Programmed Inequality: How Britain Discarded Women Technologists and Lost Its Edge in Computing
Marie Hicks - 2017
By 1974, the British computer industry was all but extinct. What happened in the intervening thirty years holds lessons for all postindustrial superpowers. As Britain struggled to use technology to retain its global power, the nation's inability to manage its technical labor force hobbled its transition into the information age.In Programmed Inequality, Marie Hicks explores the story of labor feminization and gendered technocracy that undercut British efforts to computerize. That failure sprang from the government's systematic neglect of its largest trained technical workforce simply because they were women. Women were a hidden engine of growth in high technology from World War II to the 1960s.
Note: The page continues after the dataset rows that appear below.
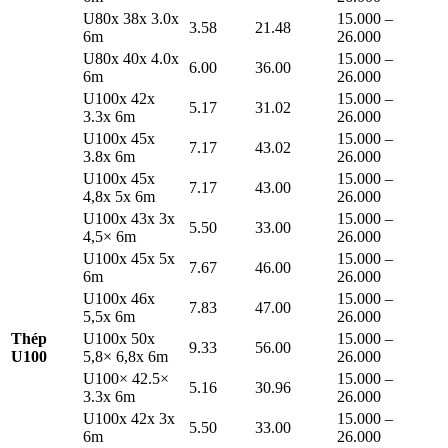
U80x 38x 3.0x
15.000 –
3.58
21.48
6m
26.000
U80x 40x 4.0x
15.000 –
6.00
36.00
6m
26.000
U100x 42x
15.000 –
5.17
31.02
3.3x 6m
26.000
U100x 45x
15.000 –
7.17
43.02
3.8x 6m
26.000
U100x 45x
15.000 –
7.17
43.00
4,8x 5x 6m
26.000
U100x 43x 3x
15.000 –
5.50
33.00
4,5× 6m
26.000
U100x 45x 5x
15.000 –
7.67
46.00
6m
26.000
U100x 46x
15.000 –
7.83
47.00
5,5x 6m
26.000
Thép
U100x 50x
15.000 –
9.33
56.00
U100
5,8× 6,8x 6m
26.000
U100× 42.5×
15.000 –
5.16
30.96
3.3x 6m
26.000
U100x 42x 3x
15.000 –
5.50
33.00
6m
26.000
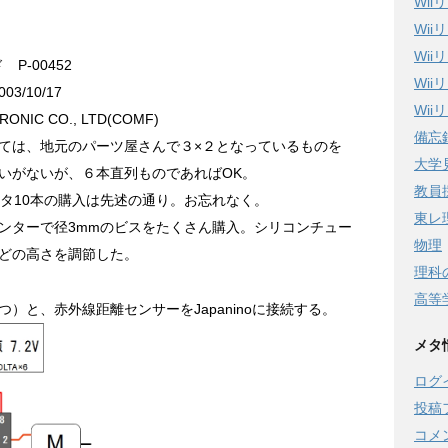
Wi
Wi
Wi
P-00452
Wi
3/10/17
Wi
NIC CO., LTD(COMF)
備忘
ては、地元のパーツ屋さんで３×２となっているものを
大学
いがないが、６本直列ものであればOK。
教員
ボルタ10本の購入は先述の通り。お忘れなく。
東レ
ンターで径3mmのビスをたくさん購入。シリコンチュー
物理
どの高さを調節した。
理科
高等
）と、赤外線距離センサーをJapaninoに接続する。
メタ
ログ
投稿
コメ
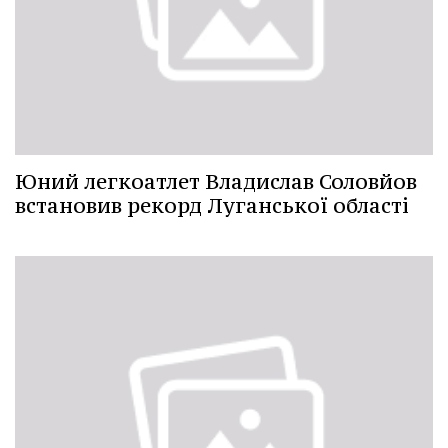
Юний легкоатлет Владислав Соловйов
встановив рекорд Луганської області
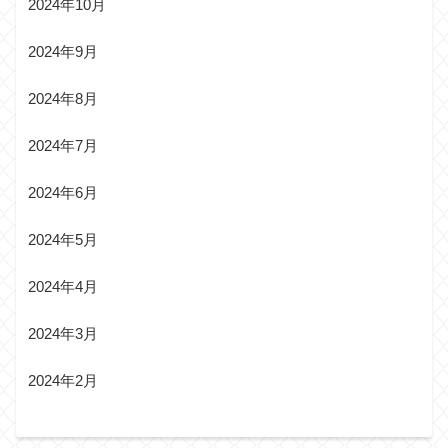
2024年10月
2024年9月
2024年8月
2024年7月
2024年6月
2024年5月
2024年4月
2024年3月
2024年2月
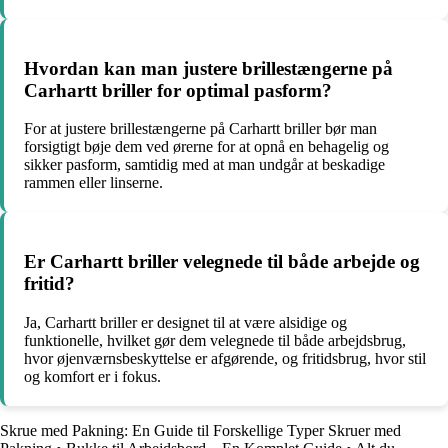
Hvordan kan man justere brillestængerne på
Carhartt briller for optimal pasform?
For at justere brillestængerne på Carhartt briller bør man
forsigtigt bøje dem ved ørerne for at opnå en behagelig og
sikker pasform, samtidig med at man undgår at beskadige
rammen eller linserne.
Er Carhartt briller velegnede til både arbejde og
fritid?
Ja, Carhartt briller er designet til at være alsidige og
funktionelle, hvilket gør dem velegnede til både arbejdsbrug,
hvor øjenværnsbeskyttelse er afgørende, og fritidsbrug, hvor stil
og komfort er i fokus.
Skrue med Pakning: En Guide til Forskellige Typer Skruer med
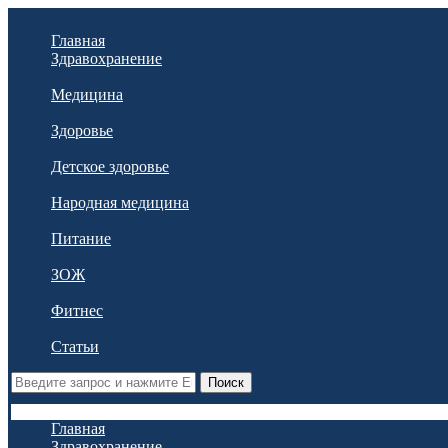
Главная
Здравохранение
Медицина
Здоровье
Детское здоровье
Народная медицина
Питание
ЗОЖ
Фитнес
Статьи
Поиск
Главная
Здравохранение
As computing experienced a gender flip, becoming male-identified in the 1960s and 1970s, labor problems grew into structural ones and gender discrimination caused the nation's largest computer user -- the civil service and sprawling public sector -- to make decisions that were disastrous for the British computer industry and the nation as a whole.Drawing on recently opened government files, personal interviews, and the archives of major British computer companies, Programmed Inequality takes aim at the fiction of technological meritocracy. Hicks explains why, even today, possessing technical skill is not enough to ensure that women will rise to the top in science and technology fields. Programmed Inequality shows how the disappearance of women from the field had grave macroeconomic consequences for Britain, and why the United States risks repeating those errors in the twenty-first century."